- Problem requirements:
An exact copy of the entries is required, excluding any pictures.

Transcribed page contents:
★ ★ ★ ★
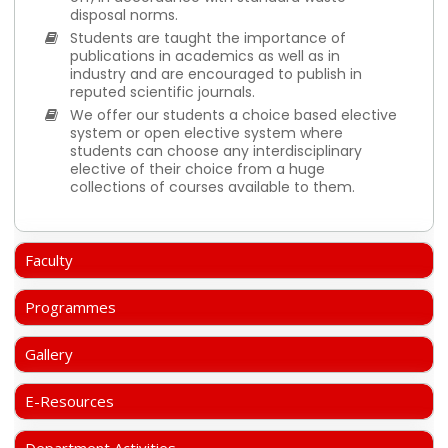
disposal norms.
Students are taught the importance of
publications in academics as well as in
industry and are encouraged to publish in
reputed scientific journals.
We offer our students a choice based elective
system or open elective system where
students can choose any interdisciplinary
elective of their choice from a huge
collections of courses available to them.
Faculty
Programmes
Gallery
E-Resources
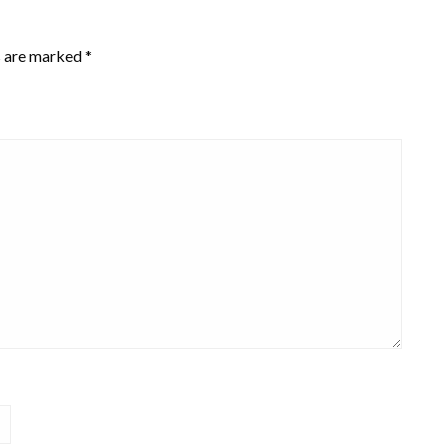
s are marked
*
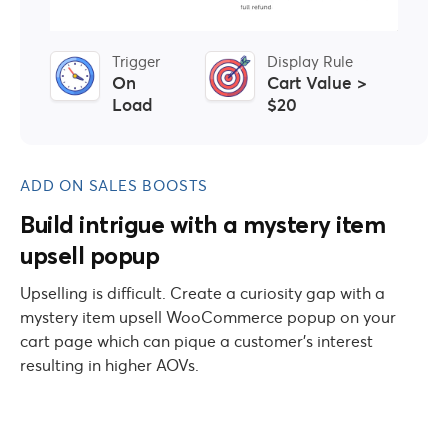
Trigger
Display Rule
On
Cart Value >
Load
$20
ADD ON SALES BOOSTS
Build intrigue with a mystery item
upsell popup
Upselling is difficult. Create a curiosity gap with a
mystery item upsell WooCommerce popup on your
cart page which can pique a customer’s interest
resulting in higher AOVs.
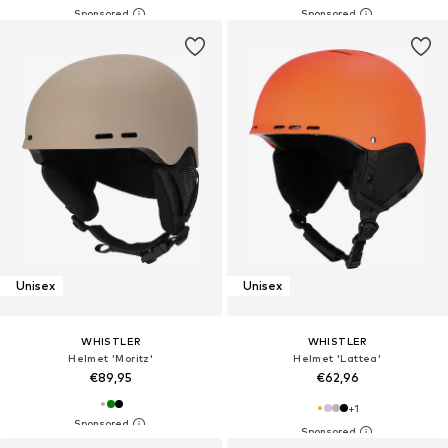
Unisex
Unisex
WHISTLER
WHISTLER
Helmet 'Moritz'
Helmet 'Lattea'
€89,95
€62,96
+
1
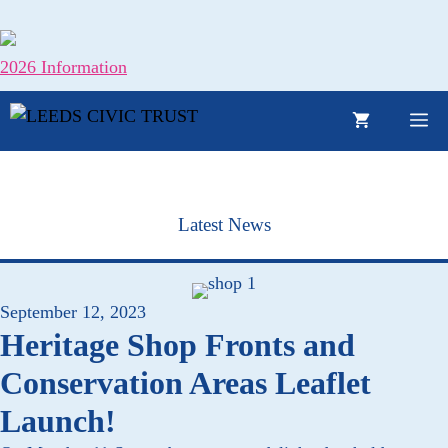
Skip
to
content
2026 Information
M
Latest News
September 12, 2023
Heritage Shop Fronts and
Conservation Areas Leaflet
Launch!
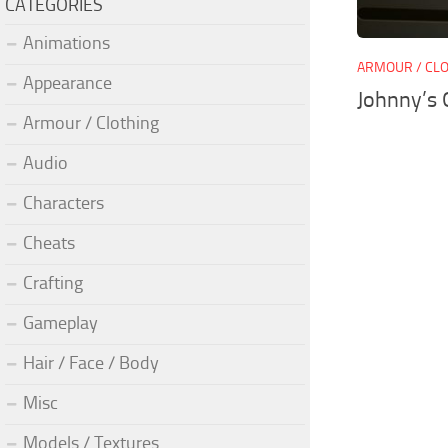
CATEGORIES
Animations
ARMOUR / CL
Appearance
Johnny’s 
Armour / Clothing
Audio
Characters
Cheats
Crafting
Gameplay
Hair / Face / Body
Misc
Models / Textures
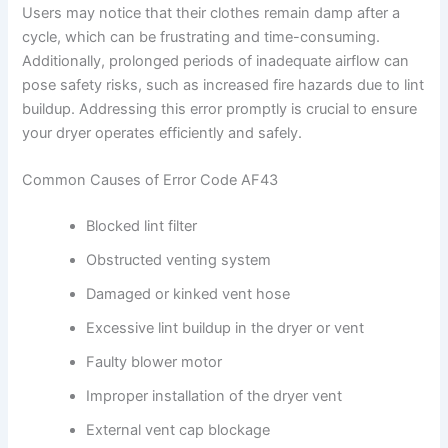
Users may notice that their clothes remain damp after a
cycle, which can be frustrating and time-consuming.
Additionally, prolonged periods of inadequate airflow can
pose safety risks, such as increased fire hazards due to lint
buildup. Addressing this error promptly is crucial to ensure
your dryer operates efficiently and safely.
Common Causes of Error Code AF43
Blocked lint filter
Obstructed venting system
Damaged or kinked vent hose
Excessive lint buildup in the dryer or vent
Faulty blower motor
Improper installation of the dryer vent
External vent cap blockage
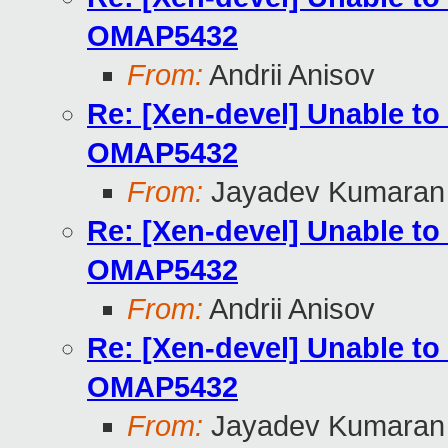
OMAP5432
From:
Andrii Anisov
Re: [Xen-devel] Unable to
OMAP5432
From:
Jayadev Kumaran
Re: [Xen-devel] Unable to
OMAP5432
From:
Andrii Anisov
Re: [Xen-devel] Unable to
OMAP5432
From:
Jayadev Kumaran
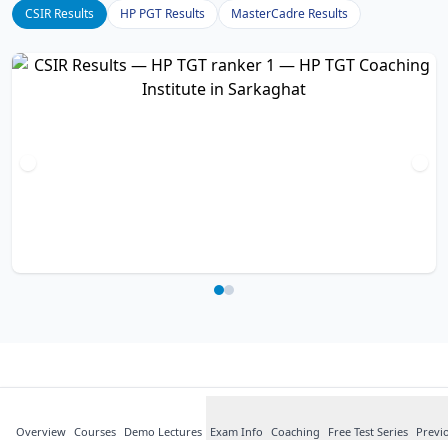
CSIR Results
HP PGT Results
MasterCadre Results
What Our
Students
Say
Overview
Courses
about HP TGT
Demo Lectures
Exam Info
Coaching
Free Test Series
Previ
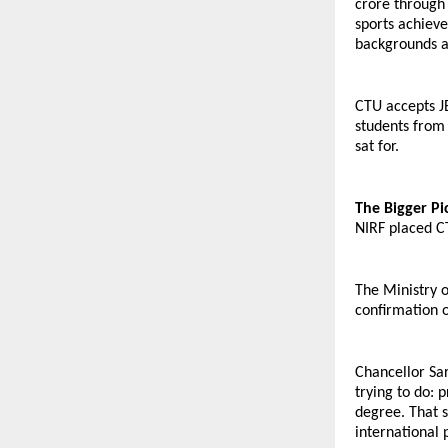
crore through 
sports achieve
backgrounds an
CTU accepts J
students from 
sat for.
The Bigger Pi
NIRF placed CT
The Ministry o
confirmation o
Chancellor Sar
trying to do: 
degree. That s
international 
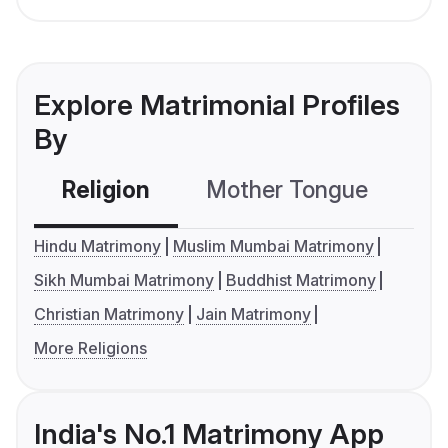
Explore Matrimonial Profiles
By
Religion
Mother Tongue
C
Hindu Matrimony
Muslim Mumbai Matrimony
Sikh Mumbai Matrimony
Buddhist Matrimony
Christian Matrimony
Jain Matrimony
More Religions
India's No.1 Matrimony App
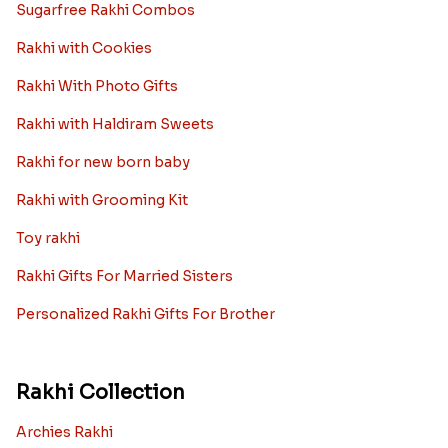
Sugarfree Rakhi Combos
Rakhi with Cookies
Rakhi With Photo Gifts
Rakhi with Haldiram Sweets
Rakhi for new born baby
Rakhi with Grooming Kit
Toy rakhi
Rakhi Gifts For Married Sisters
Personalized Rakhi Gifts For Brother
Rakhi Collection
Archies Rakhi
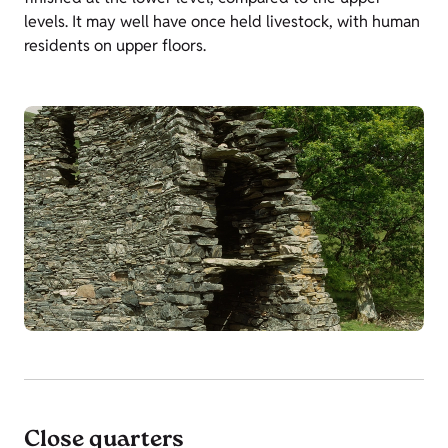
levels. It may well have once held livestock, with human
residents on upper floors.
Close quarters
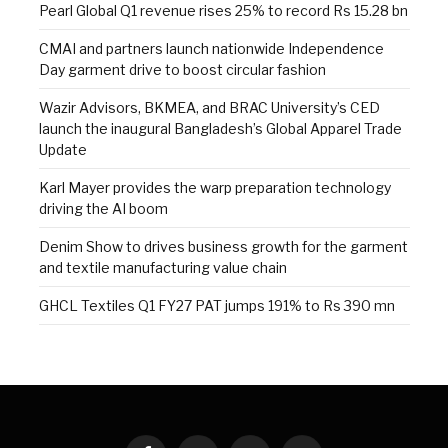
Pearl Global Q1 revenue rises 25% to record Rs 15.28 bn
CMAI and partners launch nationwide Independence
Day garment drive to boost circular fashion
Wazir Advisors, BKMEA, and BRAC University’s CED
launch the inaugural Bangladesh’s Global Apparel Trade
Update
Karl Mayer provides the warp preparation technology
driving the AI boom
Denim Show to drives business growth for the garment
and textile manufacturing value chain
GHCL Textiles Q1 FY27 PAT jumps 191% to Rs 390 mn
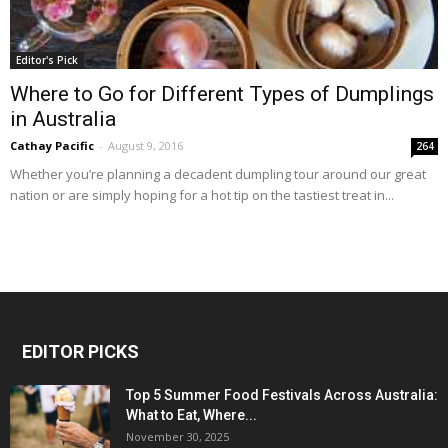
Editor's Pick
Where to Go for Different Types of Dumplings
in Australia
Cathay Pacific
-
August 9, 2016
264
Whether you’re planning a decadent dumpling tour around our great
nation or are simply hoping for a hot tip on the tastiest treat in...
EDITOR PICKS
Top 5 Summer Food Festivals Across Australia:
What to Eat, Where...
November 30, 2025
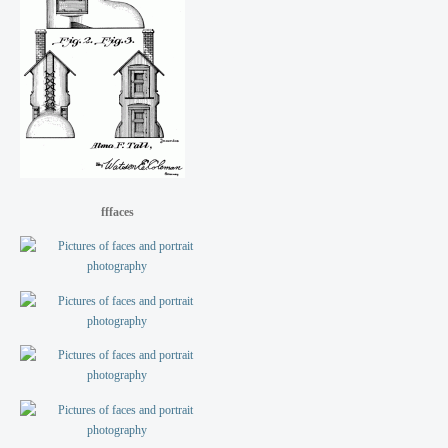
fffaces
★ ★ ★ ★
- Response:
disposal norms.
Students are taught the importance of
publications in academics as well as in
industry and are encouraged to publish in
reputed scientific journals.
We offer our students a choice based elective
system or open elective system where
students can choose any interdisciplinary
elective of their choice from a huge
collections of courses available to them.
Faculty
Programmes
Gallery
E-Resources
s are marked
*
Trigger
Display Rule
On
Cart Value >
Load
$20
ADD ON SALES BOOSTS
Build intrigue with a mystery item
upsell popup
Upselling is difficult. Create a curiosity gap with a
mystery item upsell WooCommerce popup on your
cart page which can pique a customer’s interest
resulting in higher AOVs.
Unisex
Unisex
WHISTLER
WHISTLER
Helmet 'Moritz'
Helmet 'Lattea'
€89,95
€62,96
+
1
Skip
to
content
2026 Information
M
Latest News
September 12, 2023
Heritage Shop Fronts and
Conservation Areas Leaflet
Launch!
CATEGORIES
Animations
ARMOUR / CL
Appearance
Johnny’s 
Armour / Clothing
Audio
Characters
Cheats
Crafting
Gameplay
Hair / Face / Body
Misc
Models / Textures
Users may notice that their clothes remain damp after a
cycle, which can be frustrating and time-consuming.
Additionally, prolonged periods of inadequate airflow can
pose safety risks, such as increased fire hazards due to lint
buildup. Addressing this error promptly is crucial to ensure
your dryer operates efficiently and safely.
Common Causes of Error Code AF43
Blocked lint filter
Obstructed venting system
Damaged or kinked vent hose
Excessive lint buildup in the dryer or vent
Faulty blower motor
Improper installation of the dryer vent
External vent cap blockage
OMAP5432
From:
Andrii Anisov
Re: [Xen-devel] Unable to
OMAP5432
From:
Jayadev Kumaran
Re: [Xen-devel] Unable to
OMAP5432
From:
Andrii Anisov
Re: [Xen-devel] Unable to
OMAP5432
From:
Jayadev Kumaran
CSIR Results
HP PGT Results
MasterCadre Results
What Our
Students
Say
Overview
Courses
about HP TGT
Demo Lectures
Exam Info
Coaching
Free Test Series
Previ
crore through 
sports achieve
backgrounds an
CTU accepts J
students from 
sat for.
The Bigger Pi
NIRF placed CT
The Ministry o
confirmation o
Chancellor Sar
trying to do: 
degree. That s
international 
Explore Matrimonial Profiles
By
Religion
Mother Tongue
C
Hindu Matrimony
Muslim Mumbai Matrimony
Sikh Mumbai Matrimony
Buddhist Matrimony
Christian Matrimony
Jain Matrimony
More Religions
India's No.1 Matrimony App
Sugarfree Rakhi Combos
Rakhi with Cookies
Rakhi With Photo Gifts
Rakhi with Haldiram Sweets
Rakhi for new born baby
Rakhi with Grooming Kit
Toy rakhi
Rakhi Gifts For Married Sisters
Personalized Rakhi Gifts For Brother
Rakhi Collection
Archies Rakhi
levels. It may well have once held livestock, with human
residents on upper floors.
Close quarters
Pearl Global Q1 revenue rises 25% to record Rs 15.28 bn
CMAI and partners launch nationwide Independence
Day garment drive to boost circular fashion
Wazir Advisors, BKMEA, and BRAC University’s CED
launch the inaugural Bangladesh’s Global Apparel Trade
Update
Karl Mayer provides the warp preparation technology
driving the AI boom
Denim Show to drives business growth for the garment
and textile manufacturing value chain
GHCL Textiles Q1 FY27 PAT jumps 191% to Rs 390 mn
Editor's Pick
Where to Go for Different Types of Dumplings
in Australia
Cathay Pacific
-
August 9, 2016
264
Whether you’re planning a decadent dumpling tour around our great
nation or are simply hoping for a hot tip on the tastiest treat in...
EDITOR PICKS
Top 5 Summer Food Festivals Across Australia:
What to Eat, Where...
November 30, 2025
fffaces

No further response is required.